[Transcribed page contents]

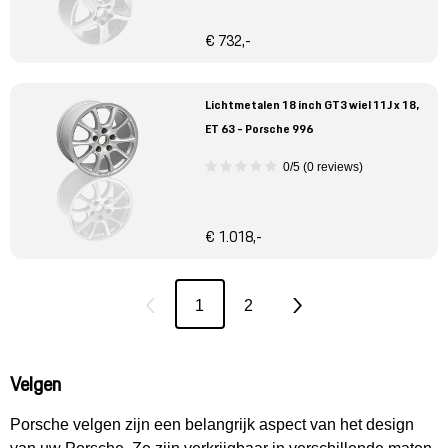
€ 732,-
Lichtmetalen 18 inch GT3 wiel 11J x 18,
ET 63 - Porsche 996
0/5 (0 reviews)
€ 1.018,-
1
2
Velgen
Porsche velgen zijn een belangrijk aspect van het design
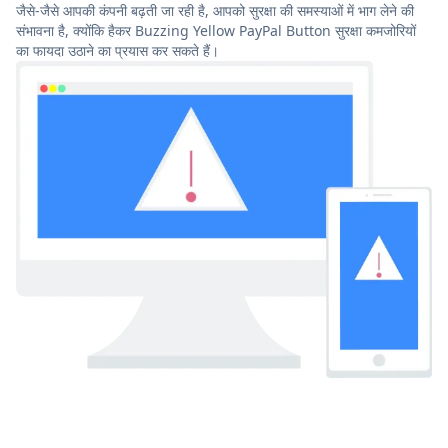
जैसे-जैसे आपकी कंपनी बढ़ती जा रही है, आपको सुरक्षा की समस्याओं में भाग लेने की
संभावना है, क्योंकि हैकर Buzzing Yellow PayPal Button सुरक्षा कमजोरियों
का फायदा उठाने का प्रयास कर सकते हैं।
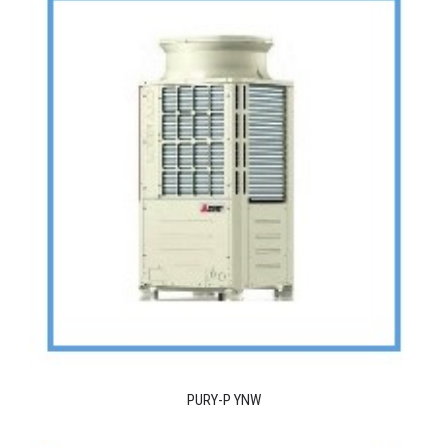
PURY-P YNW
* * *
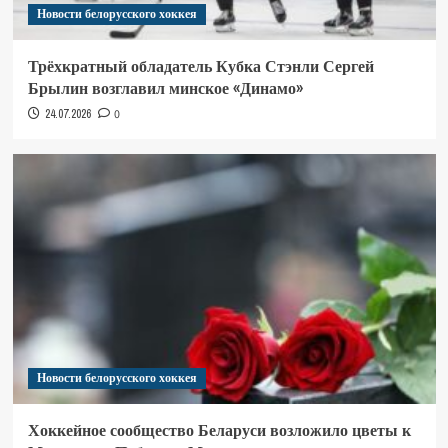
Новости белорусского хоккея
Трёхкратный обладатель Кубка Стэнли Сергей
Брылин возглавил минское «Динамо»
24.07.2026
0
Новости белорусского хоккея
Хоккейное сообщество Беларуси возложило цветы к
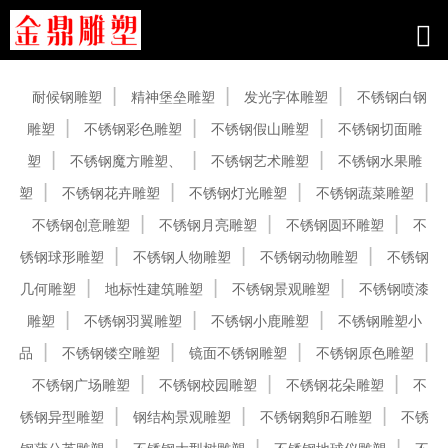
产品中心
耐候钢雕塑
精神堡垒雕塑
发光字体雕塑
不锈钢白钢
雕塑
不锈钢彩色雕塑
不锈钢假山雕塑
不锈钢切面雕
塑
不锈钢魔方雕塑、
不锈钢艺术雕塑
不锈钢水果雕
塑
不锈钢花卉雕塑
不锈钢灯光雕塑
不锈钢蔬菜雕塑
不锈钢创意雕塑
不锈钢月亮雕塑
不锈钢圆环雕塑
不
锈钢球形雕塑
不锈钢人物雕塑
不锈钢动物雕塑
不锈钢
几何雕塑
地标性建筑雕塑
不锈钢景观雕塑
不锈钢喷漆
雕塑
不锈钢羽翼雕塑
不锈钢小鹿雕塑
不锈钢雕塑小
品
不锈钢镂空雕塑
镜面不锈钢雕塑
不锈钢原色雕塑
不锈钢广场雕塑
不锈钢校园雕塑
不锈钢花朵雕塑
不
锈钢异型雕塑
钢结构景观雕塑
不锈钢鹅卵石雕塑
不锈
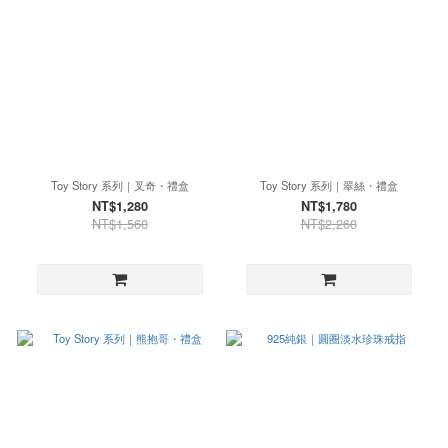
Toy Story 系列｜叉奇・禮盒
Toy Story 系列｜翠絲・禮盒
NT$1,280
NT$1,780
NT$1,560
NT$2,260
--
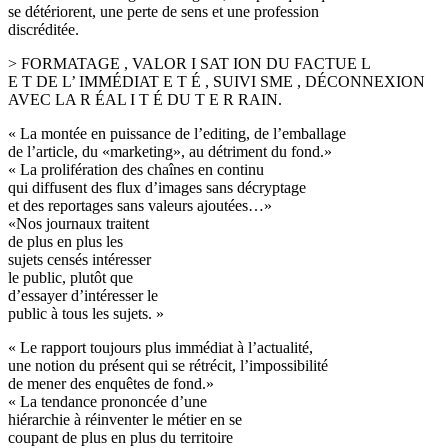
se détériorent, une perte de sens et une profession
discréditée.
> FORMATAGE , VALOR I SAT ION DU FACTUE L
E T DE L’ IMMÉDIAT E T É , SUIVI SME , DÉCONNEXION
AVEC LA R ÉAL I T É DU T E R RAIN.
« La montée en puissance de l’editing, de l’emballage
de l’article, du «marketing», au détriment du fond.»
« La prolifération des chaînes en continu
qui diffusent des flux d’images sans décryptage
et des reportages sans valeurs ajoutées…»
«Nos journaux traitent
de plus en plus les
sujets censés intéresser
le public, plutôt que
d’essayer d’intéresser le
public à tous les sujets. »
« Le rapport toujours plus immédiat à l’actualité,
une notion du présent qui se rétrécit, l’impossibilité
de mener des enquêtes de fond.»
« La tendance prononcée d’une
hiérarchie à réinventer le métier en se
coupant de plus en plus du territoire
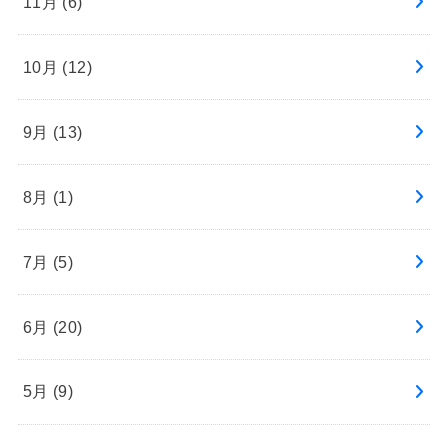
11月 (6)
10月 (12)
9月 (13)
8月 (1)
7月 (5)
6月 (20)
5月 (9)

= What you should do =
Only a number is wanted here: how many lines of the records above include the string "plus"?

= Exercise solution =
3